Please copy every line from the following entries in which the word "text" appears.

(Task data Opens)

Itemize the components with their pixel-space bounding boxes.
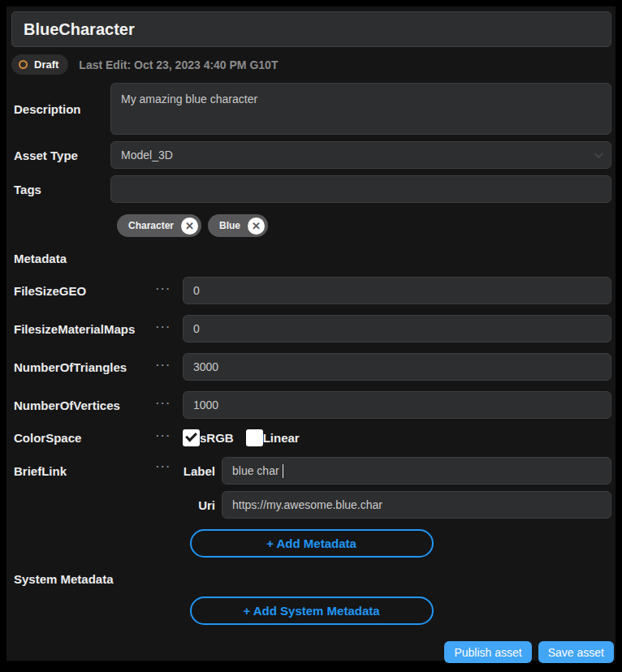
asset-editor-panel: Draft Last Edit: Oct 23, 2023 4:40 PM G1… <box>6 6 616 661</box>
srgb-checkbox-label: sRGB <box>200 431 234 445</box>
row-options-icon[interactable]: ··· <box>156 460 171 472</box>
tags-input[interactable] <box>110 175 611 203</box>
metadata-value-input[interactable] <box>183 391 611 419</box>
tag-chip-label: Character <box>128 220 174 231</box>
metadata-value-input[interactable] <box>183 277 611 304</box>
last-edit-text: Last Edit: Oct 23, 2023 4:40 PM G10T <box>79 58 278 71</box>
colorspace-options: sRGB Linear <box>183 429 312 446</box>
status-label: Draft <box>34 58 58 71</box>
metadata-value-input[interactable] <box>183 315 611 342</box>
row-options-icon[interactable]: ··· <box>156 321 171 333</box>
tag-chips: Character ✕ Blue ✕ <box>117 214 611 237</box>
metadata-key-label: FilesizeMaterialMaps <box>11 322 156 336</box>
metadata-row-numberofvertices: NumberOfVertices ··· <box>11 391 611 419</box>
chevron-down-icon <box>594 149 603 158</box>
asset-type-select[interactable]: Model_3D <box>110 141 611 169</box>
add-metadata-button[interactable]: + Add Metadata <box>190 529 434 558</box>
brieflink-fields: Label blue char Uri <box>183 457 611 519</box>
metadata-key-label: ColorSpace <box>11 431 156 445</box>
brieflink-uri-field-label: Uri <box>183 498 222 512</box>
metadata-key-label: NumberOfTriangles <box>11 360 156 374</box>
tag-chip-label: Blue <box>219 220 240 231</box>
tag-chip: Character ✕ <box>117 214 201 237</box>
brieflink-label-value: blue char <box>232 464 279 477</box>
linear-checkbox[interactable] <box>246 429 263 446</box>
description-label: Description <box>11 102 110 116</box>
brieflink-uri-row: Uri <box>183 491 611 519</box>
system-metadata-section-title: System Metadata <box>11 572 611 586</box>
remove-tag-icon[interactable]: ✕ <box>181 218 198 235</box>
footer-actions: Publish asset Save asset <box>444 641 614 663</box>
description-row: Description My amazing blue character <box>11 83 611 135</box>
row-options-icon[interactable]: ··· <box>156 397 171 409</box>
asset-name-input[interactable] <box>11 11 611 47</box>
status-badge: Draft <box>11 54 68 75</box>
brieflink-label-field-label: Label <box>183 464 222 478</box>
row-options-icon[interactable]: ··· <box>156 282 171 295</box>
brieflink-uri-input[interactable] <box>222 491 611 519</box>
add-system-metadata-button[interactable]: + Add System Metadata <box>190 597 434 625</box>
metadata-key-label: FileSizeGEO <box>11 284 156 298</box>
metadata-row-filesizegeo: FileSizeGEO ··· <box>11 277 611 304</box>
remove-tag-icon[interactable]: ✕ <box>248 218 265 235</box>
draft-status-icon <box>19 60 28 69</box>
metadata-row-brieflink: BriefLink ··· Label blue char Uri <box>11 457 611 519</box>
metadata-key-label: NumberOfVertices <box>11 398 156 412</box>
metadata-value-input[interactable] <box>183 353 611 381</box>
row-options-icon[interactable]: ··· <box>156 429 171 442</box>
publish-asset-button[interactable]: Publish asset <box>444 641 531 663</box>
linear-checkbox-label: Linear <box>263 431 300 445</box>
asset-type-row: Asset Type Model_3D <box>11 141 611 169</box>
tags-label: Tags <box>11 183 110 196</box>
tag-chip: Blue ✕ <box>208 214 268 237</box>
brieflink-label-row: Label blue char <box>183 457 611 485</box>
asset-type-label: Asset Type <box>11 149 110 162</box>
status-row: Draft Last Edit: Oct 23, 2023 4:40 PM G1… <box>11 54 611 75</box>
asset-editor: Draft Last Edit: Oct 23, 2023 4:40 PM G1… <box>0 0 622 672</box>
save-asset-button[interactable]: Save asset <box>538 641 614 663</box>
asset-type-value: Model_3D <box>121 149 173 162</box>
row-options-icon[interactable]: ··· <box>156 359 171 371</box>
metadata-section-title: Metadata <box>11 252 611 265</box>
tags-row: Tags <box>11 175 611 203</box>
text-caret <box>283 464 284 478</box>
metadata-row-colorspace: ColorSpace ··· sRGB Linear <box>11 429 611 446</box>
metadata-row-filesizematerialmaps: FilesizeMaterialMaps ··· <box>11 315 611 342</box>
metadata-row-numberoftriangles: NumberOfTriangles ··· <box>11 353 611 381</box>
srgb-checkbox[interactable] <box>183 429 200 446</box>
metadata-key-label: BriefLink <box>11 464 156 478</box>
description-input[interactable]: My amazing blue character <box>110 83 611 135</box>
brieflink-label-input[interactable]: blue char <box>222 457 611 485</box>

(Task data Closes)

# Answer space
last-edit-text: Last Edit: Oct 23, 2023 4:40 PM G10T <box>79 58 278 71</box>
text-caret <box>283 464 284 478</box>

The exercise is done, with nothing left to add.